RABBIT WITH DIJON MUSTARD SAUCE

This delicious rabbit recipe is from the Dijon region of France, where mustard was once regarded as a remedy to ward off the plague. I was inspired to choose this recipe by the recently returned Legacies of Plagues - A Social and Medical History Tour of Italy, France and England, led by Dr Norman Swan in May 2024.

The wonderful combination of white meat, mustard, white wine and cream creates a memorable dish.
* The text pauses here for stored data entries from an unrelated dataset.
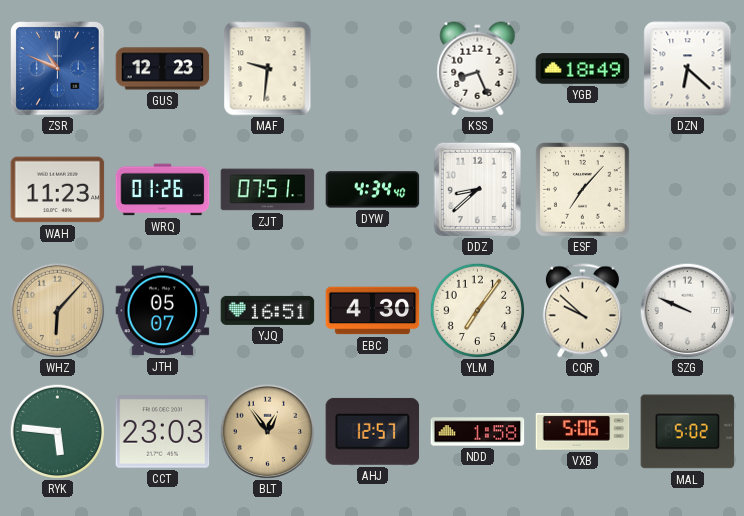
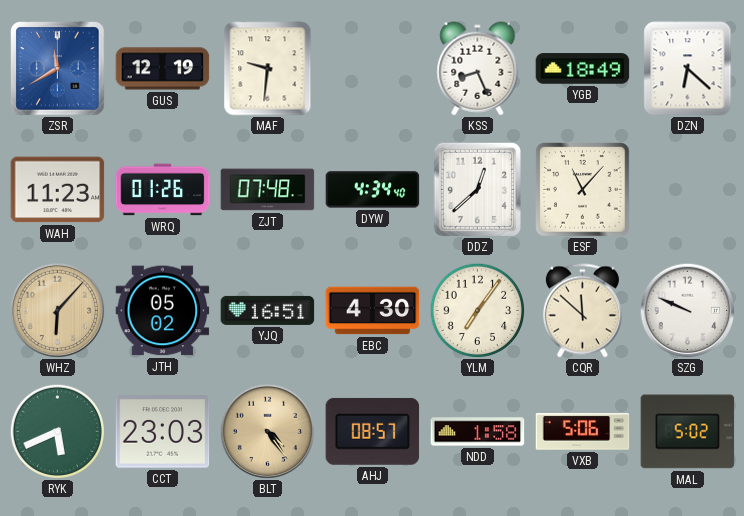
ZSR: 10:49 -> 11:40
GUS: 12:23 -> 12:19
ZJT: 07:51 -> 07:48
DDZ: 8:38 -> 12:38
ESF: 7:07 -> 11:07
JTH: 05:07 -> 05:02
CQR: 9:52 -> 11:52
RYK: 5:46 -> 5:41
BLT: 12:54 -> 4:24
AHJ: 12:57 -> 08:57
This recipe pairs well with rabbit, chicken or pork fillets and serves perfectly with mashed potatoes. I also recommend serving some French beans on the side.

This dish also has the advantage of being easily reheated. I usually thin sauces with a little bit of water, if I reheat them.

Best served with plenty of creamed potatoes on the side, this is pure comfort food.

INGREDIENTS

1 whole farmed rabbit (or chicken), jointed

Pinch of salt

2 tablespoons Dijon mustard

Juice of ½ a lemon

1 tsp ground pepper

1 tablespoon olive oil  

MUSTARD SAUCE

3 oz butter

2  onions, roughly chopped

3 cloves garlic, chopped

6 sliced smoked bacon, sliced into 3 cm pieces (1 1/5-inch pieces)

2 tablespoons flour

1.5 pints of chicken stock

1 glass dry white wine

2 teaspoons chopped fresh thyme

½ pint single cream

2 tablespoons Dijon mustard  

METHOD

Preheat oven 180°C / 355°F / gas 2.

Remove any visible fat from the rabbit meat. Rinse meat under cold water and drain well with kitchen paper.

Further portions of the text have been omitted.